• _WORK TO BE COMPLETED_:
Set the pictures aside and return each record below precisely as written.

Dataset entries

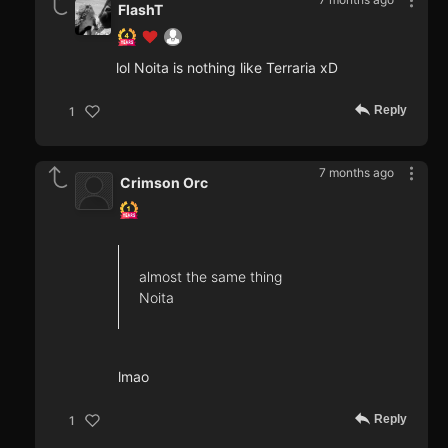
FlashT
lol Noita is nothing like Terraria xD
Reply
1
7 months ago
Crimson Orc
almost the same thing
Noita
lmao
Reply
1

• _RESPONSE FOR THIS EXERCISE_:
FlashT
lol Noita is nothing like Terraria xD
Reply
1
7 months ago
Crimson Orc
almost the same thing
Noita
lmao
Reply
1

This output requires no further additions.